When the prosecutor raised the matter in court, Spielbauer said that it was he who spoke to Boyd. He claimed that he had only gone to the house to take pictures, that he did not expect to find Boyd there and thus did not take a subpoena, and that Boyd told him that he would not in any event go to court.

He also insisted that he did not tell the judge at the in limine hearing that he had “bumped into” Boyd because the information was protected by the attorney work product.

Prosecutors Contacted

Upon learning of the incident, the chief deputy public defender contacted prosecutors, who said they were considering three options—charging Spielbauer with a crime, filing a complaint with the State Bar, or turning the matter over to the public defender to handle internally.

Without waiting for prosecutors to act—Spielbauer was later charged with deceiving the court, a misdemeanor under the State Bar Act, although the charge was eventually dismissed—the public defender proceeded with an internal investigation.

In the course of that investigation, Spielbauer was queried by his supervisor and by an investigator, but refused to answer questions on advice of counsel. After he was fired, he claimed that the public defender had a vendetta against him because he had criticized Villareal’s management and tried unsuccessfully to qualify a ballot initiative that would have made the office of public defender elective.
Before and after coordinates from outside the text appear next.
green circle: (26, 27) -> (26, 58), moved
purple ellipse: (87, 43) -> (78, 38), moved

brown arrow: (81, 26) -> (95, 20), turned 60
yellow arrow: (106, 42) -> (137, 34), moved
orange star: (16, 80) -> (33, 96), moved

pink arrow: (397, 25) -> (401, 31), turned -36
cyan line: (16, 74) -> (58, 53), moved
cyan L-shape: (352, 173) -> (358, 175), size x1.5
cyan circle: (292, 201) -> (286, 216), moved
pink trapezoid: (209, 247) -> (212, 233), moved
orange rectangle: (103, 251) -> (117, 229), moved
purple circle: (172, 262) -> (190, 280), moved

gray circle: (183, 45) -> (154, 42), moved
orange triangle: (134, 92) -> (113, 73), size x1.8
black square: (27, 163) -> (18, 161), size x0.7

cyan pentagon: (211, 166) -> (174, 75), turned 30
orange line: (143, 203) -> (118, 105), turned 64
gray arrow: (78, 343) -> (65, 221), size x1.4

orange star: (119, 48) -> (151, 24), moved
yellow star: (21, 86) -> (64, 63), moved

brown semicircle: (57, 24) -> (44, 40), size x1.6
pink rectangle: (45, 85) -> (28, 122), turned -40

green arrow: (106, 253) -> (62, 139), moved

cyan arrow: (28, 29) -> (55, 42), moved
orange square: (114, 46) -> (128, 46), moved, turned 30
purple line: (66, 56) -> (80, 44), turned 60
San Francisco is the only California county that now elects its public defender.

Santa Clara Superior Court Judge James P. Kleinberg denied Spielbauer’s mandate petition, rejecting his argument that he could not be compelled to answer potentially incriminating questions without an offer of immunity.

The Court of Appeal—while finding that there was substantial evidence that Spielbauer engaged in conduct unbecoming a county employee—reversed with regard to the self-incrimination issue. The panel cited Lefkowitz v. Turley (1973) 414 U.S 70, in which the court held that “a witness protected by the privilege may rightfully refuse to answer unless and until he is protected at least against the use of his compelled answers and evidence derived therefrom in any subsequent criminal case in which he is a defendant.”
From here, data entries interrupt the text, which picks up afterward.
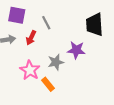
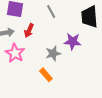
gray line: (46, 23) -> (51, 11), moved
pink star: (30, 70) -> (15, 53), moved

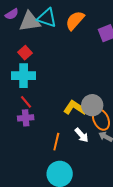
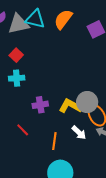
cyan cross: (24, 76) -> (17, 78), size x0.7
red line: (26, 102) -> (23, 130), moved
purple cross: (26, 118) -> (40, 105), moved

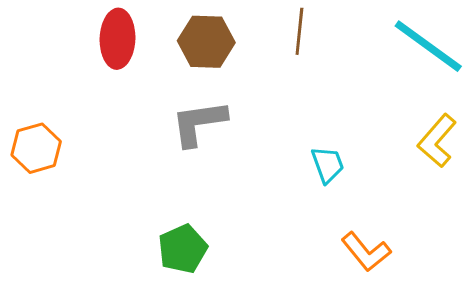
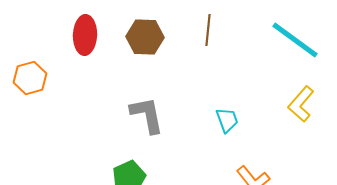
gray L-shape: (199, 123) -> (147, 115), moved, turned 87
orange hexagon: (36, 148) -> (30, 78), moved

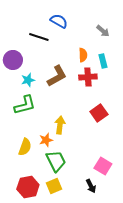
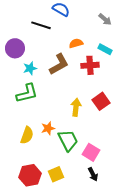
orange semicircle: (83, 55) -> (76, 43), moved, turned -104
cyan rectangle: (103, 61) -> (105, 49), turned -48
yellow arrow: (60, 125) -> (76, 107), moved
green trapezoid: (56, 161) -> (68, 140), moved
pink square: (103, 166) -> (91, 152), moved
But Justice Marvin Baxter, writing for the Supreme Court, noted that Turley arose under a statute that forced workers to either waive their Fifth Amendment rights or forfeit their jobs. Spielbauer, he noted, was under no such compulsion, and was correctly advised that answers given in the internal investigation could not be used against him in a criminal prosecution.

Having given that advice, Baxter wrote, “the employer was not further required to seek, obtain, and confer a formal guarantee of immunity before requiring its employee to answer questions related to that investigation.”  

The justice rejected as “exaggerated, if not entirely mistaken” what he said was the Court of Appeal’s premise that it is unfair to use an exclusionary rule to legalize “what would otherwise be the unconstitutional compulsion of self-incriminatory utterances.”

 Baxter emphasized that the self-incrimination clauses protect a person from being compelled to be a witness against himself, or herself, in a criminal proceeding, but do not  protect the individual from being forced to admit wrongdoing in some other context.

It is “the settled rule,” the justice wrote, “that, absent a contrary statute, a public employer, acting for noncriminal reasons, may demand answers from its own employee about the employee’s job conduct and may discipline the employee’s refusal to cooperate, without first involving the prosecuting authorities in a decision about granting formal immunity.”

The case is Spielbauer v. County of Santa Clara, 09 S.O.S. 755.